START Listed records

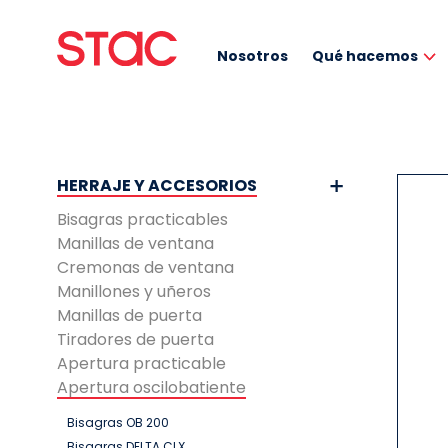
Nosotros
Qué hacemos
HERRAJE Y ACCESORIOS
Bisagras practicables
Manillas de ventana
Cremonas de ventana
Manillones y uñeros
Manillas de puerta
Tiradores de puerta
Apertura practicable
Apertura oscilobatiente
Bisagras OB 200
Bisagras DELTA CLX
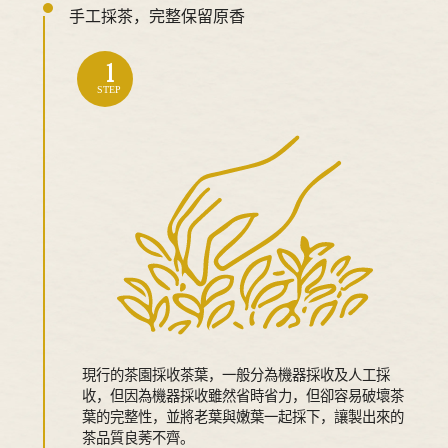
手工採茶，完整保留原香
1
STEP
現行的茶園採收茶葉，一般分為機器採收及人工採
收，但因為機器採收雖然省時省力，但卻容易破壞茶
葉的完整性，並將老葉與嫩葉一起採下，讓製出來的
茶品質良莠不齊。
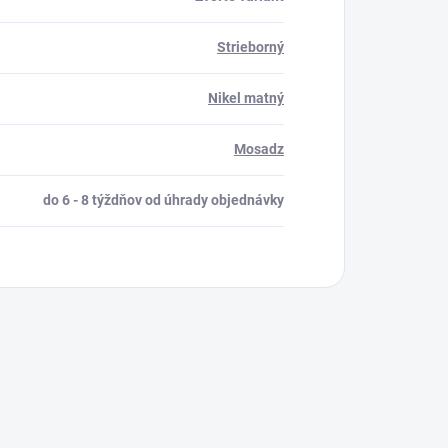
Strieborný
Nikel matný
Mosadz
do 6 - 8 týždňov od úhrady objednávky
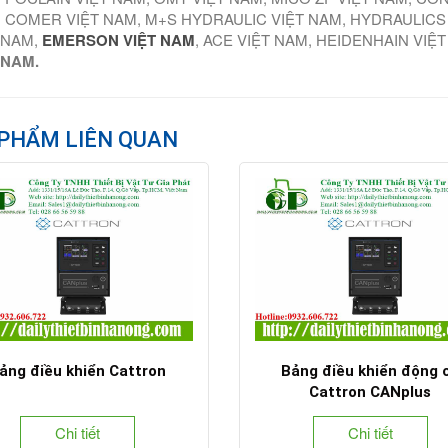
 COMER VIỆT NAM, M+S HYDRAULIC VIỆT NAM, HYDRAULICS
 NAM,
EMERSON VIỆT NAM
, ACE VIỆT NAM, HEIDENHAIN VIỆ
 NAM.
PHẨM LIÊN QUAN
ảng điều khiển Cattron
Bảng điều khiển động 
Cattron CANplus
Chi tiết
Chi tiết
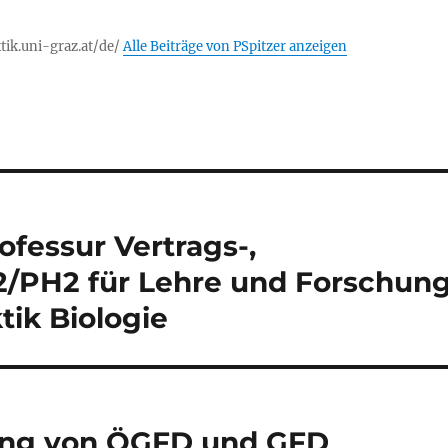
tik.uni-graz.at/de/
Alle Beiträge von PSpitzer anzeigen
ofessur Vertrags-,
2/PH2 für Lehre und Forschun
ik Biologie
ng von ÖGFD und GFD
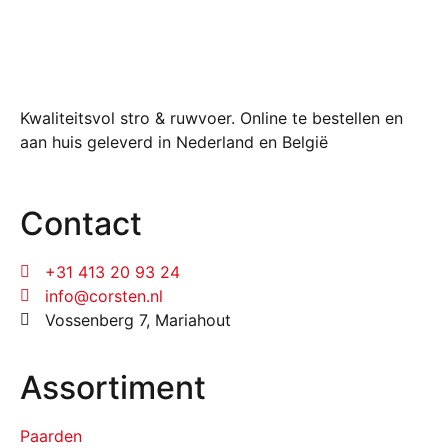
Kwaliteitsvol stro & ruwvoer. Online te bestellen en
aan huis geleverd in Nederland en België
Contact
+31 413 20 93 24
info@corsten.nl
Vossenberg 7, Mariahout
Assortiment
Paarden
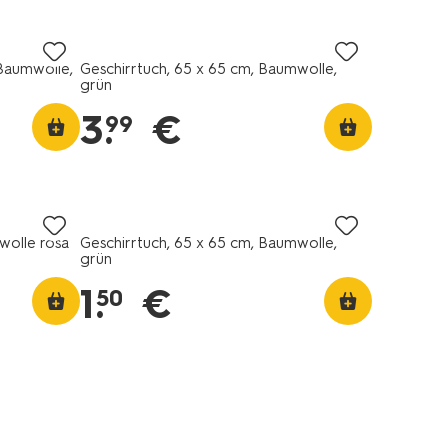
Baumwolle,
Geschirrtuch, 65 x 65 cm, Baumwolle,
grün
3
.
€
99
wolle rosa
Geschirrtuch, 65 x 65 cm, Baumwolle,
grün
1
.
€
50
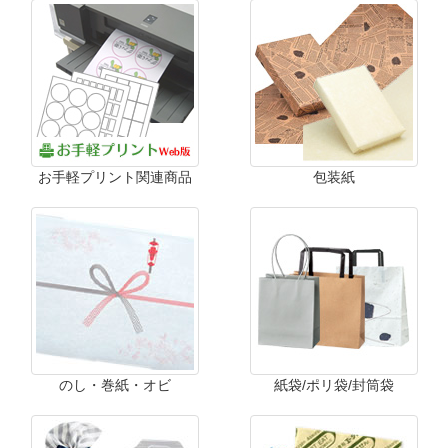
お手軽プリント関連商品
包装紙
のし・巻紙・オビ
紙袋/ポリ袋/封筒袋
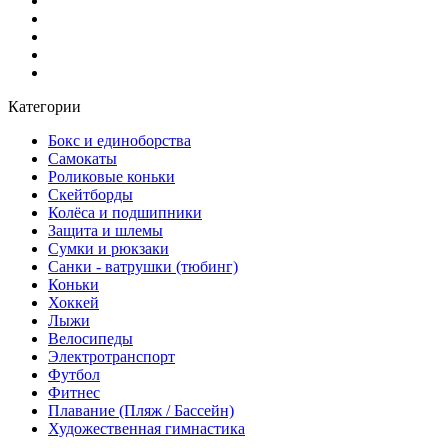
Категории
Бокс и единоборства
Самокаты
Роликовые коньки
Скейтборды
Колёса и подшипники
Защита и шлемы
Сумки и рюкзаки
Санки - ватрушки (тюбинг)
Коньки
Хоккей
Лыжи
Велосипеды
Электротранспорт
Футбол
Фитнес
Плавание (Пляж / Бассейн)
Художественная гимнастика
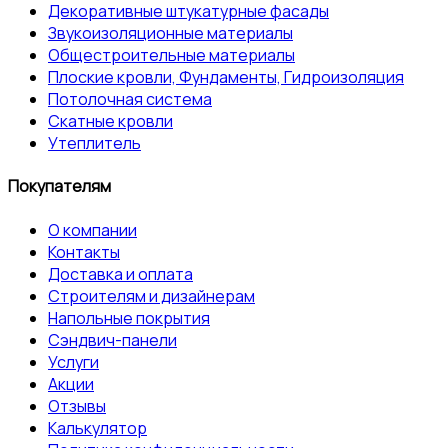
Декоративные штукатурные фасады
Звукоизоляционные материалы
Общестроительные материалы
Плоские кровли, Фундаменты, Гидроизоляция
Потолочная система
Скатные кровли
Утеплитель
Покупателям
О компании
Контакты
Доставка и оплата
Строителям и дизайнерам
Напольные покрытия
Сэндвич-панели
Услуги
Акции
Отзывы
Калькулятор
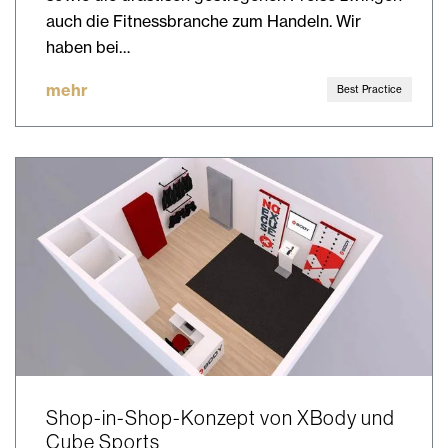
auch die Fitnessbranche zum Handeln. Wir
haben bei…
mehr
Best Practice
Shop-in-Shop-Konzept von XBody und
Cube Sports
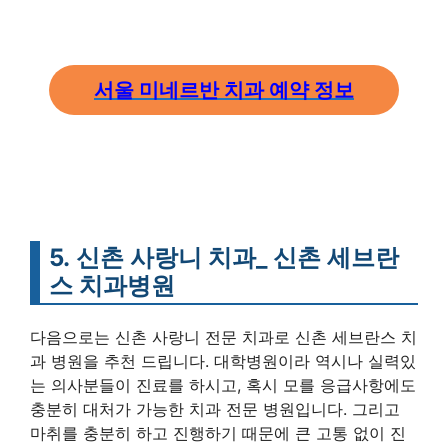
서울 미네르반 치과 예약 정보
5. 신촌 사랑니 치과_ 신촌 세브란
스 치과병원
다음으로는 신촌 사랑니 전문 치과로 신촌 세브란스 치
과 병원을 추천 드립니다. 대학병원이라 역시나 실력있
는 의사분들이 진료를 하시고, 혹시 모를 응급사항에도
충분히 대처가 가능한 치과 전문 병원입니다. 그리고
마취를 충분히 하고 진행하기 때문에 큰 고통 없이 진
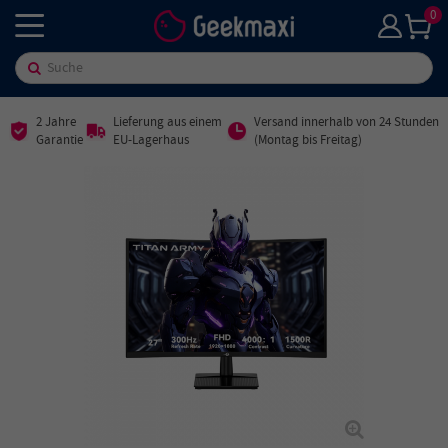
0
2 Jahre
Lieferung aus einem
Versand innerhalb von 24 Stunden
Garantie
EU-Lagerhaus
(Montag bis Freitag)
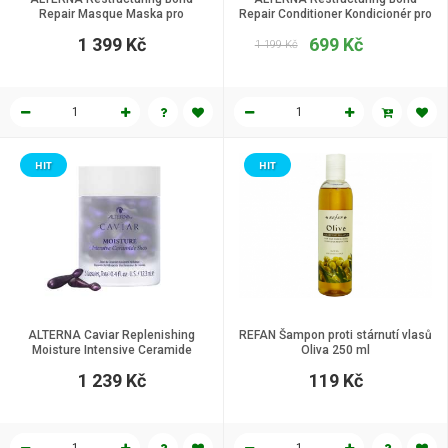
Repair Masque Maska pro
Repair Conditioner Kondicionér pro
poškozené vlasy 161 g
poškozené vlasy 250 ml
1 399 Kč
699 Kč
1 199 Kč
HIT
HIT
ALTERNA Caviar Replenishing
REFAN Šampon proti stárnutí vlasů
Moisture Intensive Ceramide
Oliva 250 ml
Shots Sérum na vlasy, 25 kapslí
1 239 Kč
119 Kč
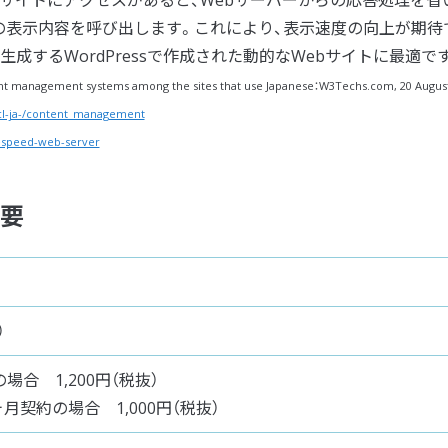
の表示内容を呼び出します。これにより、表示速度の向上が期待
成するWordPressで作成された動的なWebサイトに最適で
ent management systems among the sites that use Japanese：W3Techs.com, 20 Augus
cl-ja-/content_management
tespeed-web-server
概要
）
場合 1,200円（税抜）
36ヶ月契約の場合 1,000円（税抜）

END Listed records

# [What is needed]
What you give back should match the entries above exactly, except that pictures are dropped.

# [Your response]
Nosotros
Qué hacemos
HERRAJE Y ACCESORIOS
Bisagras practicables
Manillas de ventana
Cremonas de ventana
Manillones y uñeros
Manillas de puerta
Tiradores de puerta
Apertura practicable
Apertura oscilobatiente
Bisagras OB 200
Bisagras DELTA CLX
手工採茶，完整保留原香
1
STEP
現行的茶園採收茶葉，一般分為機器採收及人工採
收，但因為機器採收雖然省時省力，但卻容易破壞茶
葉的完整性，並將老葉與嫩葉一起採下，讓製出來的
茶品質良莠不齊。
Strieborný
Nikel matný
Mosadz
do 6 - 8 týždňov od úhrady objednávky
 COMER VIỆT NAM, M+S HYDRAULIC VIỆT NAM, HYDRAULICS
 NAM,
EMERSON VIỆT NAM
, ACE VIỆT NAM, HEIDENHAIN VIỆ
 NAM.
PHẨM LIÊN QUAN
ảng điều khiển Cattron
Bảng điều khiển động 
Cattron CANplus
Chi tiết
Chi tiết
tik.uni-graz.at/de/
Alle Beiträge von PSpitzer anzeigen
ofessur Vertrags-,
2/PH2 für Lehre und Forschun
ik Biologie
ng von ÖGFD und GFD
Kwaliteitsvol stro & ruwvoer. Online te bestellen en
aan huis geleverd in Nederland en België
Contact
+31 413 20 93 24
info@corsten.nl
Vossenberg 7, Mariahout
Assortiment
Paarden
Baumwolle,
Geschirrtuch, 65 x 65 cm, Baumwolle,
grün
3
.
€
99
wolle rosa
Geschirrtuch, 65 x 65 cm, Baumwolle,
grün
1
.
€
50
お手軽プリント関連商品
包装紙
のし・巻紙・オビ
紙袋/ポリ袋/封筒袋
Категории
Бокс и единоборства
Самокаты
Роликовые коньки
Скейтборды
Колёса и подшипники
Защита и шлемы
Сумки и рюкзаки
Санки - ватрушки (тюбинг)
Коньки
Хоккей
Лыжи
Велосипеды
Электротранспорт
Футбол
Фитнес
Плавание (Пляж / Бассейн)
Художественная гимнастика
Декоративные штукатурные фасады
Звукоизоляционные материалы
Общестроительные материалы
Плоские кровли, Фундаменты, Гидроизоляция
Потолочная система
Скатные кровли
Утеплитель
Покупателям
О компании
Контакты
Доставка и оплата
Строителям и дизайнерам
Напольные покрытия
Сэндвич-панели
Услуги
Акции
Отзывы
Калькулятор
auch die Fitnessbranche zum Handeln. Wir
haben bei…
mehr
Best Practice
Shop-in-Shop-Konzept von XBody und
Cube Sports
서울 미네르반 치과 예약 정보
5. 신촌 사랑니 치과_ 신촌 세브란
스 치과병원
다음으로는 신촌 사랑니 전문 치과로 신촌 세브란스 치
과 병원을 추천 드립니다. 대학병원이라 역시나 실력있
는 의사분들이 진료를 하시고, 혹시 모를 응급사항에도
충분히 대처가 가능한 치과 전문 병원입니다. 그리고
마취를 충분히 하고 진행하기 때문에 큰 고통 없이 진
0
2 Jahre
Lieferung aus einem
Versand innerhalb von 24 Stunden
Garantie
EU-Lagerhaus
(Montag bis Freitag)
Repair Masque Maska pro
Repair Conditioner Kondicionér pro
poškozené vlasy 161 g
poškozené vlasy 250 ml
1 399 Kč
699 Kč
1 199 Kč
HIT
HIT
ALTERNA Caviar Replenishing
REFAN Šampon proti stárnutí vlasů
Moisture Intensive Ceramide
Oliva 250 ml
Shots Sérum na vlasy, 25 kapslí
1 239 Kč
119 Kč
の表示内容を呼び出します。これにより、表示速度の向上が期待
成するWordPressで作成された動的なWebサイトに最適で
ent management systems among the sites that use Japanese：W3Techs.com, 20 Augus
cl-ja-/content_management
tespeed-web-server
概要
）
場合 1,200円（税抜）
36ヶ月契約の場合 1,000円（税抜）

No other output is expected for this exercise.